ChatGPT Creator Releases Anti-Cheating Tool for Teachers

Image: OpenAI

ChatGPT creator OpenAI today announced the launch of a new “classifier” designed to detect machine-written text.

“We’ve trained a classifier to distinguish between text written by a human and text written by AIs from a variety of providers,” the company said.

While the company’s AI-powered chatbot has taken the world by storm, it has also raised concerns about machine-generated text being exploited for schoolwork, misinformation campaigns, and more. Last week, ChatGPT made it into the news for passing the final exam for the Wharton School’s Master of Business Administration (MBA) program.

OpenAI said that its new text classifier tool is designed to address instances where AI-generated text may be passed off as written by a human, including for automated misinformation campaigns, academic dishonesty, and misrepresenting an AI chatbot as human.

To check whether a chunk of text was written by an AI, users can simply copy it into a box and the system will evaluate it. It will rate the text on a five-point scale, ranging from very unlikely to have been AI-generated to unlikely, unclear, possible, or likely. You can click here to try the classifier for yourself.

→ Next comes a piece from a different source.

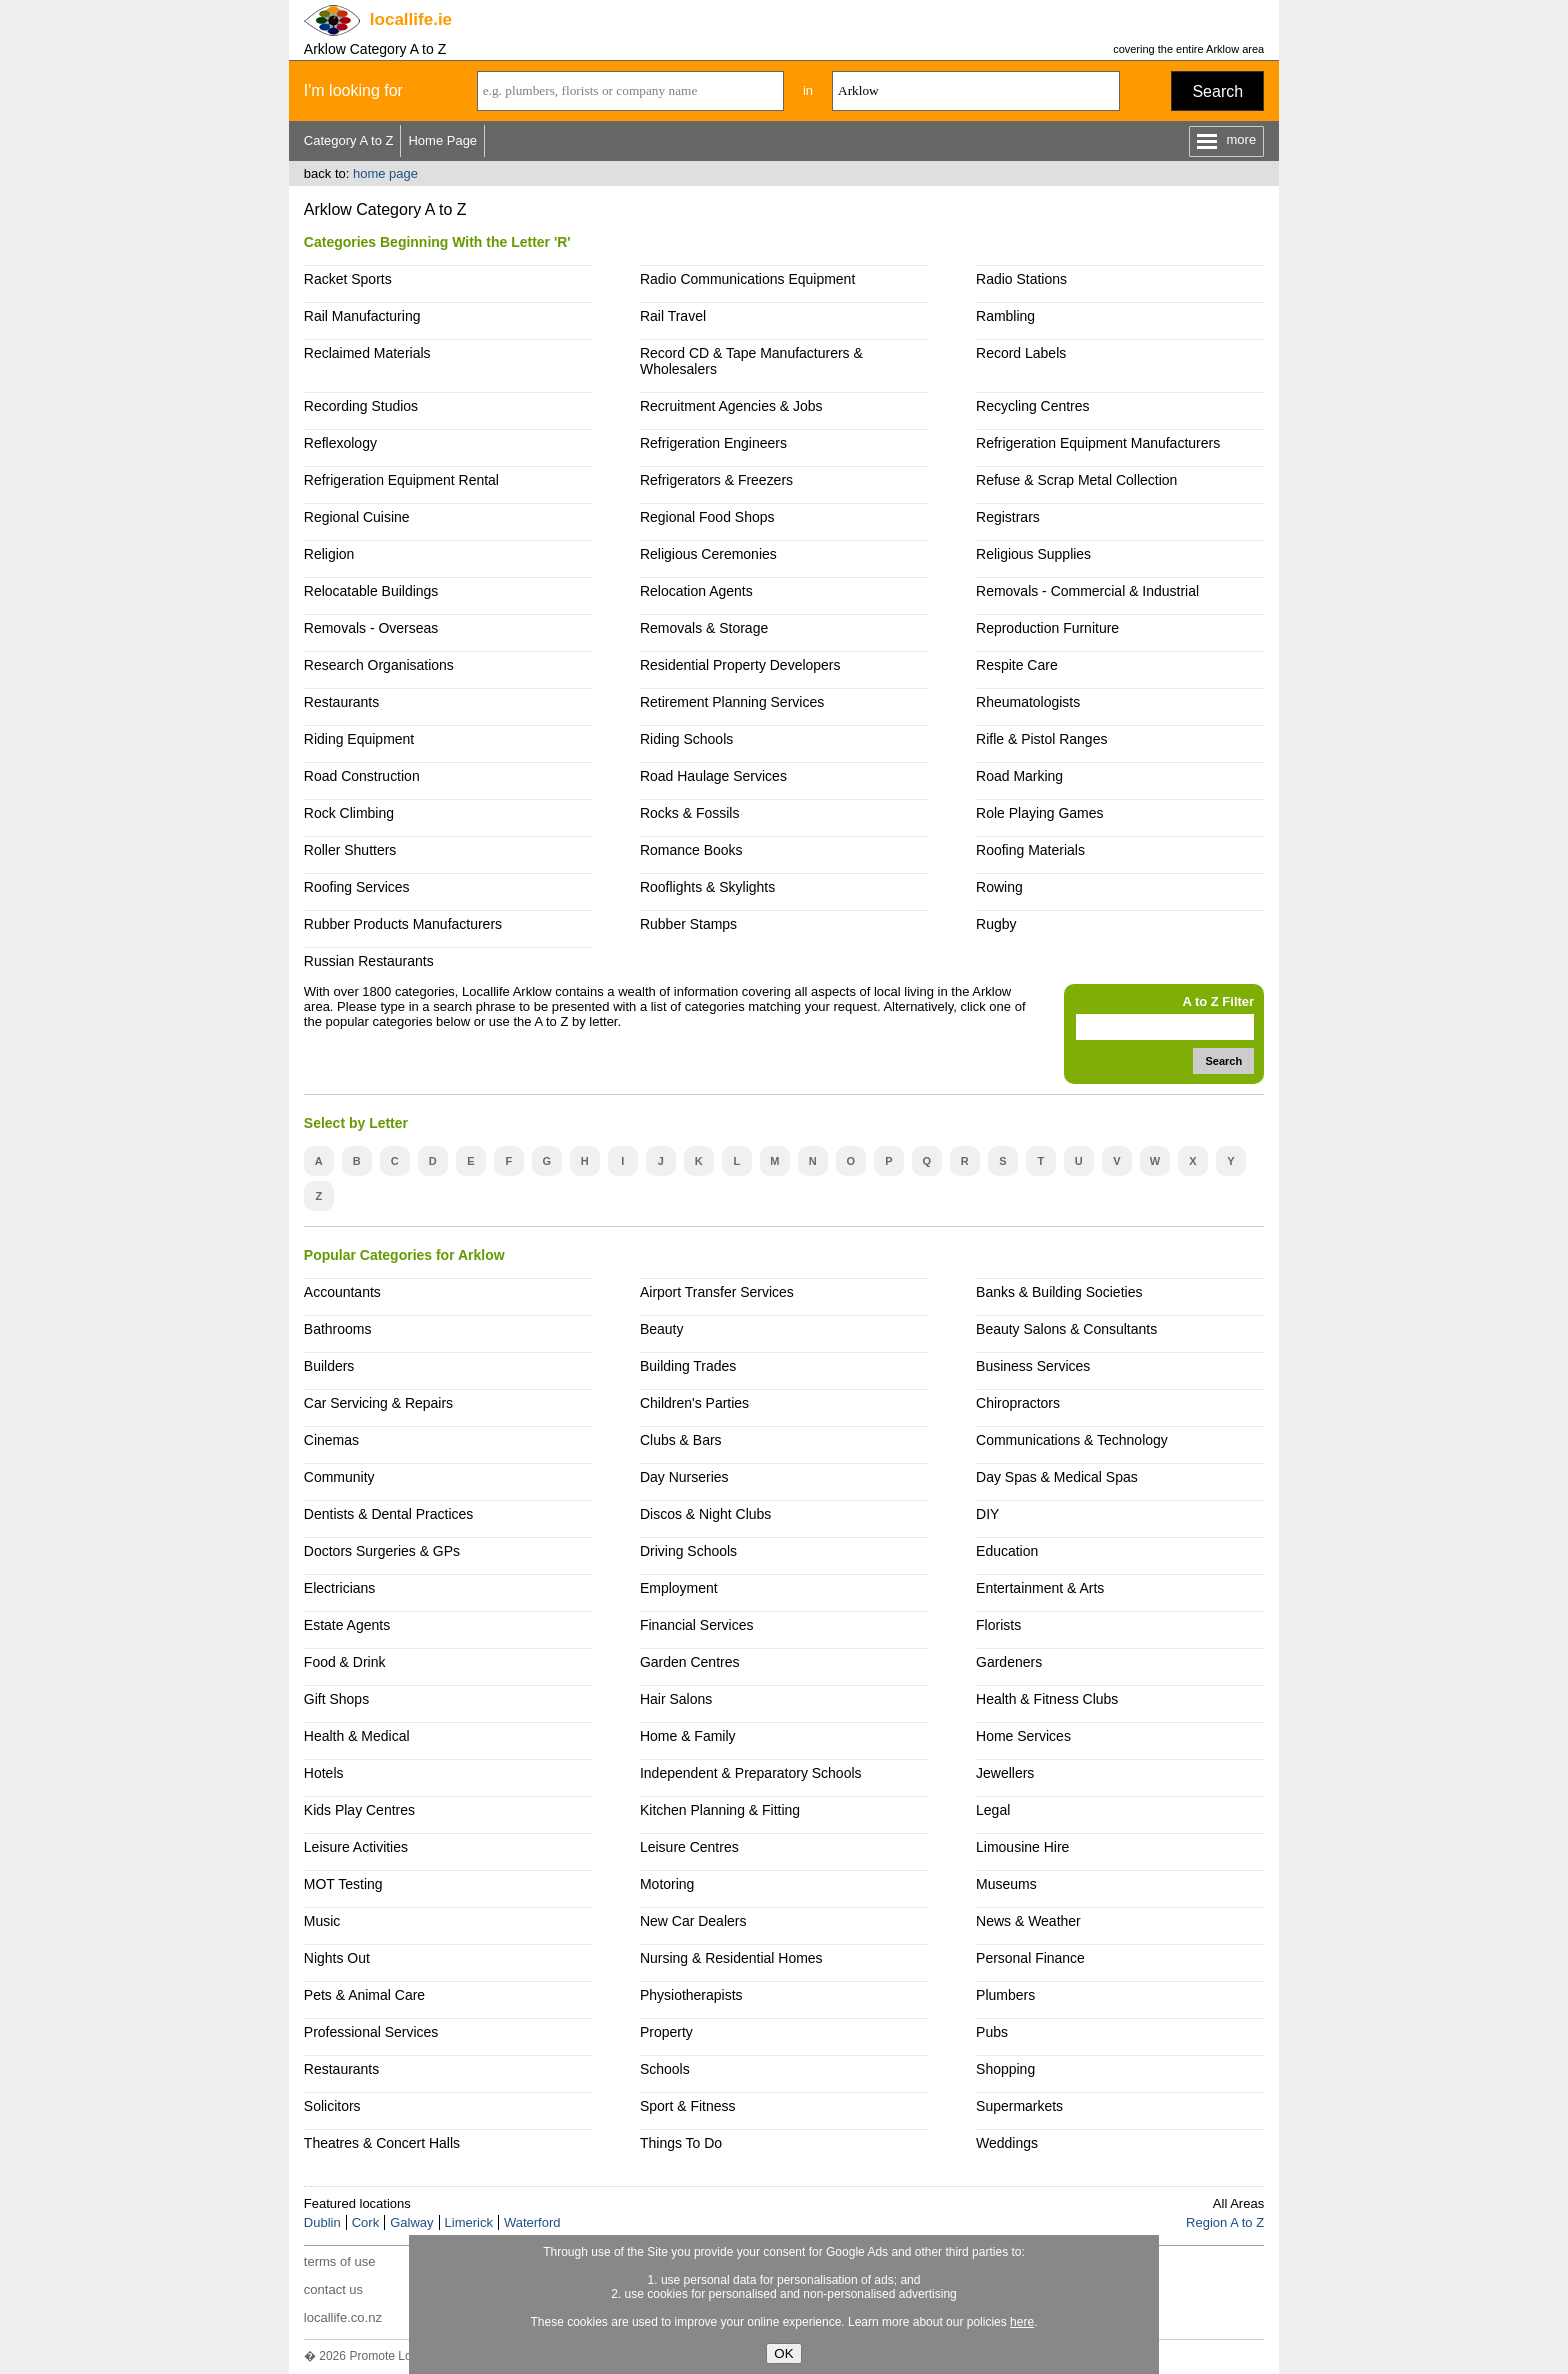 The height and width of the screenshot is (2374, 1568). Describe the element at coordinates (345, 1662) in the screenshot. I see `Food & Drink` at that location.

According to OpenAI, the tool works best with text samples that are greater than 1,000 words. how similar the text being analyzed is to the types of writing OpenAI’s tool was trained on.

OpenAI described the classifier as a “work-in-progress,” noting that it is not fully reliable. “In our evaluations on a “challenge set” of English texts, our classifier correctly identifies 26% of AI-written text (true positives) as “likely AI-written,” while incorrectly labeling human-written text as AI-written 9% of the time (false positives).”